Which, naturally, is what they both were doing.

It went on like that for a few minutes, each of them shouting over the other. The Judge let it go; the CC has no trouble following a dozen conversations at once.

You know who had benefited the most from the new system? Dramatists. For centuries playwrights have written scenes, entirely fantasy, of courtroom confrontations. People accept them because drama cannot take the time to be boring, and that is exactly what court is. Boring. Many people never realize this until they get into court themselves, and see how staggeringly slow the proceedings can be.

Because the Judge does not care about decorum and allows almost limitless latitude in what can be said, things can get very hot indeed in the argument phase of a JPT trial. Shouting matches are the standard, and fistfights are common.

But why allow all this horseplay at all? The Judge is not going to be swayed by emotion, is it?

Only in one sense, and that is in the polls Prosecutor Hart mentioned. The polls: the reason people called the JPT system the Court of Common Sense. The last stand of the jury system. The only part of the new regime that lawyers actually like, because it is the only part that lets them appeal to emotion.

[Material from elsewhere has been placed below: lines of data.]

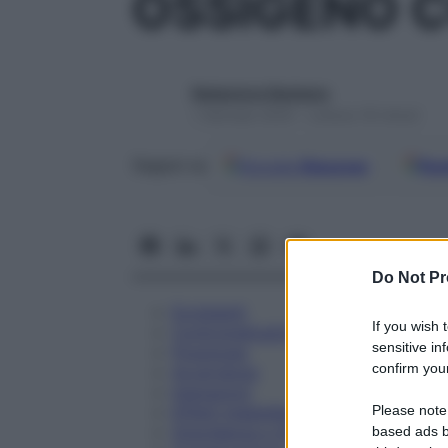
OSSIGENO C
Redazione Starbene
1 Gennaio 2025 – Lettura 18 minuti
Google
Discover
Fon
Seguici su
Do Not Pr
Eccipienti
If you wish 
Controindicazioni
sensitive in
Posologia
confirm your
Avvertenze
Interazioni
Please note
Effetti Indesiderati
Gravidanza e Allattamento
based ads b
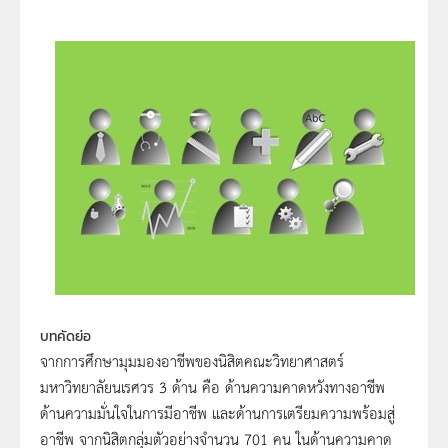
บทคัดย่อ
จากการศึกษามุมมองอาชีพของนิสิตคณะวิทยาศาสตร์
มหาวิทยาลัยนเรศวร 3 ด้าน คือ ด้านความคาดหวังทางอาชีพ
ด้านความมั่นใจในการมีอาชีพ และด้านการเตรียมความพร้อมสู่
อาชีพ จากนิสิตกลุ่มตัวอย่างจำนวน 701 คน ในด้านความคาด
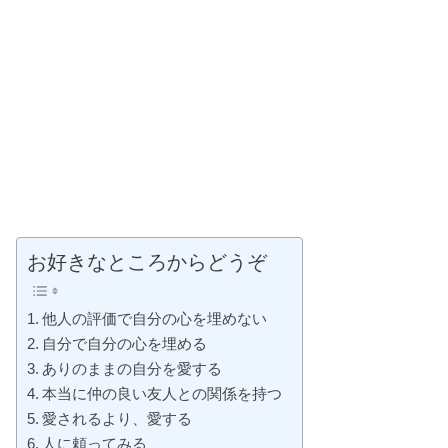
お好きなところからどうぞ
他人の評価で自分の心を埋めない
自分で自分の心を埋める
ありのままの自分を愛する
本当に仲の良い友人との関係を持つ
愛されるより、愛する
人に頼ってみる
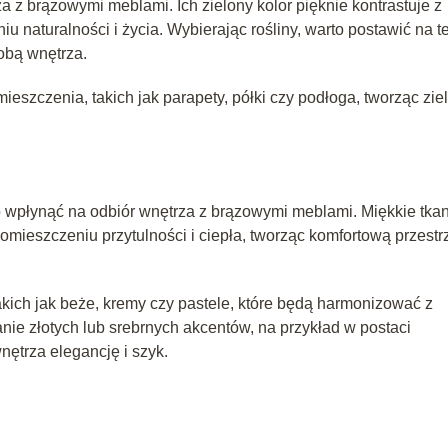
 z brązowymi meblami. Ich zielony kolor pięknie kontrastuje z
 naturalności i życia. Wybierając rośliny, warto postawić na t
dobą wnętrza.
szczenia, takich jak parapety, półki czy podłoga, tworząc zie
co wpłynąć na odbiór wnętrza z brązowymi meblami. Miękkie tka
mieszczeniu przytulności i ciepła, tworząc komfortową przestr
takich jak beże, kremy czy pastele, które będą harmonizować z
ie złotych lub srebrnych akcentów, na przykład w postaci
ętrza elegancję i szyk.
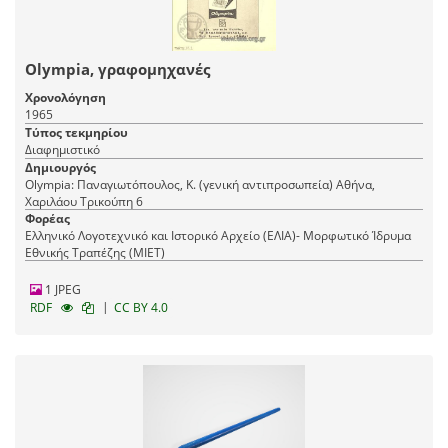
Olympia, γραφομηχανές
Χρονολόγηση
1965
Τύπος τεκμηρίου
Διαφημιστικό
Δημιουργός
Olympia: Παναγιωτόπουλος, Κ. (γενική αντιπροσωπεία) Αθήνα,
Χαριλάου Τρικούπη 6
Φορέας
Ελληνικό Λογοτεχνικό και Ιστορικό Αρχείο (ΕΛΙΑ)- Μορφωτικό Ίδρυμα
Εθνικής Τραπέζης (ΜΙΕΤ)
1 JPEG
|
RDF
CC BY 4.0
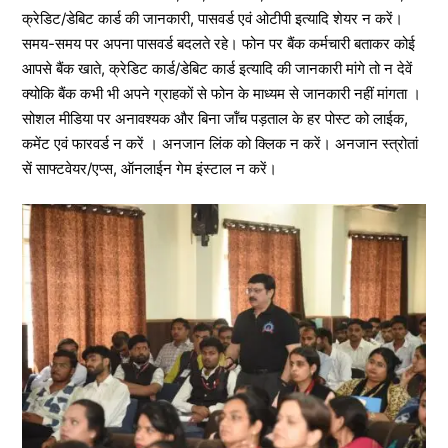
क्रेडिट/डेबिट कार्ड की जानकारी, पासवर्ड एवं ओटीपी इत्यादि शेयर न करें।
समय-समय पर अपना पासवर्ड बदलते रहे। फोन पर बैंक कर्मचारी बताकर कोई
आपसे बैंक खाते, क्रेडिट कार्ड/डेबिट कार्ड इत्यादि की जानकारी मांगे तो न देवें
क्योकि बैंक कभी भी अपने ग्राहकों से फोन के माध्यम से जानकारी नहीं मांगता ।
सोशल मीडिया पर अनावश्यक और बिना जॉंच पड़ताल के हर पोस्ट को लाईक,
कमेंट एवं फारवर्ड न करें । अनजान लिंक को क्लिक न करें। अनजान स्त्रोतां
सें साफ्टवेयर/एप्स, ऑनलाईन गेम इंस्टाल न करें।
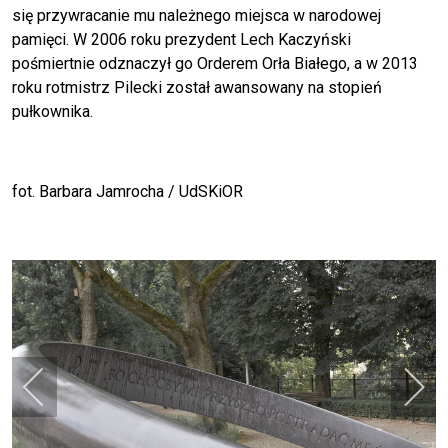
się przywracanie mu należnego miejsca w narodowej
pamięci. W 2006 roku prezydent Lech Kaczyński
pośmiertnie odznaczył go Orderem Orła Białego, a w 2013
roku rotmistrz Pilecki został awansowany na stopień
pułkownika.
fot. Barbara Jamrocha / UdSKiOR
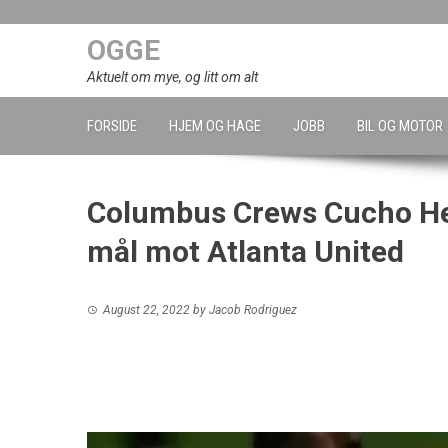
Skip
to
OGGE
content
Aktuelt om mye, og litt om alt
FORSIDE
HJEM OG HAGE
JOBB
BIL OG MOTOR
Columbus Crews Cucho He
mål mot Atlanta United
August 22, 2022
by
Jacob Rodriguez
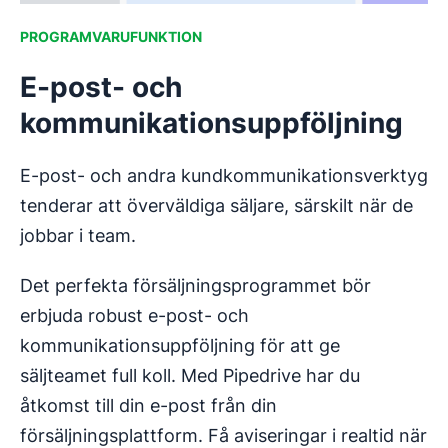
PROGRAMVARUFUNKTION
E-post- och
kommunikationsuppföljning
E-post- och andra kundkommunikationsverktyg
tenderar att överväldiga säljare, särskilt när de
jobbar i team.
Det perfekta försäljningsprogrammet bör
erbjuda robust e-post- och
kommunikationsuppföljning för att ge
säljteamet full koll. Med Pipedrive har du
åtkomst till din e-post från din
försäljningsplattform. Få aviseringar i realtid när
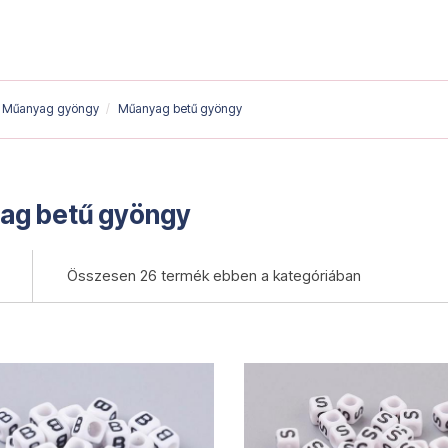
Műanyag gyöngy
Műanyag betű gyöngy
ag betű gyöngy
Összesen
26 termék
ebben a kategóriában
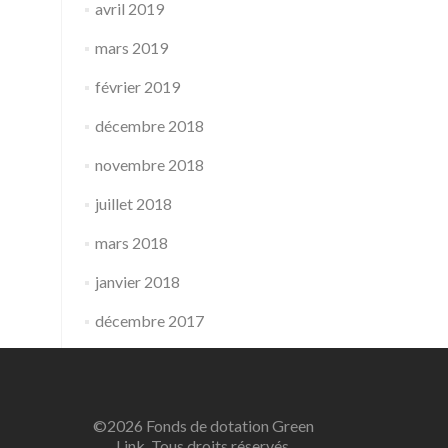
avril 2019
mars 2019
février 2019
décembre 2018
novembre 2018
juillet 2018
mars 2018
janvier 2018
décembre 2017
©2026 Fonds de dotation Green
Link. Tous droits réservés.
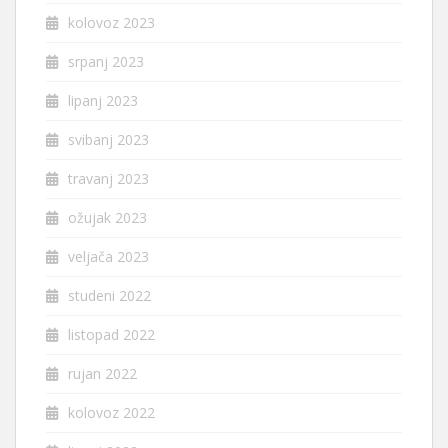
kolovoz 2023
srpanj 2023
lipanj 2023
svibanj 2023
travanj 2023
ožujak 2023
veljača 2023
studeni 2022
listopad 2022
rujan 2022
kolovoz 2022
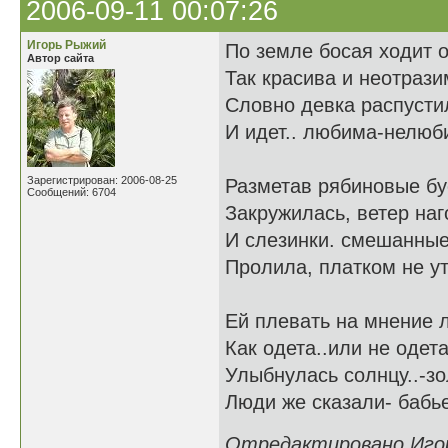
2006-09-11 00:07:26
Игорь Рыжий
По земле босая ходит о
Автор сайта
Так красива и неотрази
Словно девка распусти
И идет.. любима-нелюб
Зарегистрирован: 2006-08-25
Разметав рябиновые бу
Сообщений: 6704
Закружилась, ветер наг
И слезинки. смешанные
Пролила, платком не у
Ей плевать на мнение 
Как одета..или не одета
Улыбнулась солнцу..-зо
Люди же сказали- бабье
Отредактировано Игорь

Before a trial, and most especially during the trial, the Judge had its fingers on the public pulse. Since the CC was in constant contact with virtually every citizen of Luna (with a few exceptions, like the Outer Amish, my father, and me), this process wasn't intrusive. The average citizen had dozens of transactions with the CC every day. During one of them, the Judge might ask, "Suppose a man steals a loaf of bread..." or whatever might be at issue in the case. The citizen would listen, ask questions, then deliver an opinion on the matter. Was it fair? Did the proposed penalty conform with the intent of the lawmakers, and not just the letter of the law? Would following the letter of the law result in an injustice, or unwarranted leniency? Was the crime in fact worse than the lawmakers had envisioned when setting the penalties?

The answers were added into the complicated equation, constantly being revised, that determined the verdict, or in the case of the JPT, the "number." This equation was the "protocol" part of the JPT. In fifteen years the algorithms of justice had become supremely refined. They were approaching, though might never reach, that lovely word "fair." As in fair play. No concept of fairness would ever satisfy everyone, but if you satisfied most of the people most of the time, you were doing a lot better than the old system ever had.

In my own case, no hypothetical questions were necessary. The Judge simply asked, "What do you think of the Sparky case?" and the average citizen already knew about it. Thus a few thousand randomly chosen citizens were made to function as an unselected panel. They had put in their "jury duty," an onerous burden under the old system. It had wasted ten minutes of their time, a waste which the great majority enjoyed. And the final verdict for or against me would contain an element of trial by my peers.